Turning the Tide on Tourette’s
Tourette’s Disorder (TD), also known as Tourette Syndrome, is a childhood onset neurodevelopmental disorder characterized by persistent vocal and motor tics. Other neuropsychiatric disorders, such as obsessive-compulsive disorder (OCD) and attention deficit hyperactivity disorder (ADHD) also commonly occur. For Gardiner, the first symptoms began at the age of five, and he was treated with many medications during childhood and adolescence with limited success. In college his tics diminished significantly; however, while pursuing a Masters Degree in Fine Arts in the context of more life stressors, Gardiner developed a significant increase in tics that became extremely disruptive and made daily life very difficult.
Gardiner’s symptoms included multiple motor tics such as head and neck thrusts, vocal tics such as severe coughing/snorting/blowing sounds, and severe truncal motor tics that resulted in a rib fracture.
Gardiner says that these tics were, “extremely embarrassing and impairing, and made it difficult for me to function in daily life. People were quite cool to me and backed away on the subway, which made me very reluctant to use public transportation. My Tourette’s made it very difficult for me to function on stage, and cost me an acting job or two. It was even difficult for me in my relationship with my wife. I needed to be done with the Tourette’s.”
Gardiner had undergone numerous medication trials in the past, but had either failed to receive benefit or was unable to tolerate all of them. With his symptoms exacerbating and quality of life impaired, Gardiner met with the chief of the Tics and Tourette’s Clinical and Research Program, Barbara Coffey, MD, MS. Given the severity of his tics and the interference with his daily life, Gardiner sought new and alternative treatments with Dr. Coffey, and enrolled in an eight-week open label trial of a novel medication for Tourette’s.

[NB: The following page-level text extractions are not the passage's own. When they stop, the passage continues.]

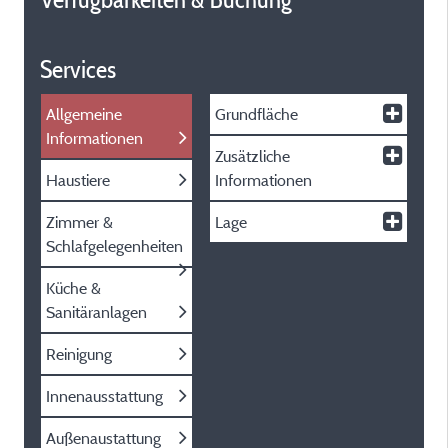
Services
Allgemeine
Grundfläche
Informationen
Zusätzliche
Haustiere
Informationen
Zimmer &
Lage
Schlafgelegenheiten
Küche &
Sanitäranlagen
Reinigung
Innenausstattung
Außenaustattung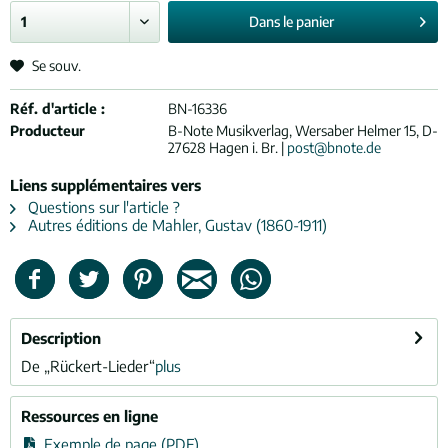
Dans le
panier
Se souv.
Réf. d'article :
BN-16336
Producteur
B-Note Musikverlag, Wersaber Helmer 15, D-
27628 Hagen i. Br. |
post@bnote.de
Liens supplémentaires vers
Questions sur l'article ?
Autres éditions de Mahler, Gustav (1860-1911)
Description
De „Rückert-Lieder“
plus
Ressources en ligne
Exemple de page (PDF)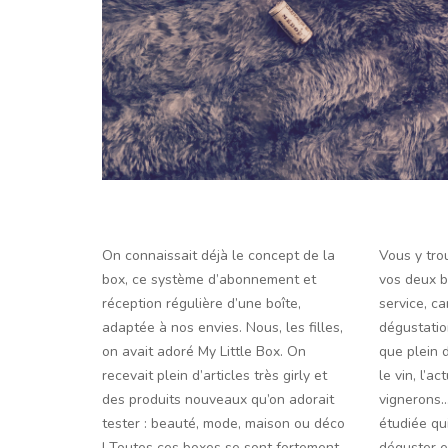
On connaissait déjà le concept de la
Vous y tro
box, ce système d’abonnement et
vos deux b
réception régulière d’une boîte,
service, c
adaptée à nos envies. Nous, les filles,
dégustation
on avait adoré My Little Box. On
que plein 
recevait plein d’articles très girly et
le vin, l’a
des produits nouveaux qu’on adorait
vignerons…
tester : beauté, mode, maison ou déco
étudiée qu
! Toutes ces boxes se sont fortement
déguster e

After just one week of medication, Gardiner began to experience some improvement: The frequency and intensity of his coughing/snorting reduced, he felt calmer, and he experienced no significant side effects. By week four, Gardiner’s tics were significantly improving, and he took the subway for the first time in a long time. He states that he, “felt a lifting of pressure. I was less weighed down and more excited about life in general.” Gardiner also successfully landed a role in a theater production soon after. After seven weeks, his tics reduced substantially, and Gardiner exclaimed that, “people who hadn’t seen me in a while commented spontaneously about the reduction in my tics.”
After completing the study and experiencing significant improvement, Gardiner decided to remain on the medication in an extension of the trial, and is currently continuing to do well. He, like most people, experiences “ups and downs,” but overall his symptoms have attenuated and quality of life improved. And he has had an exciting and successful series of theater performances and is currently preparing for a solo show.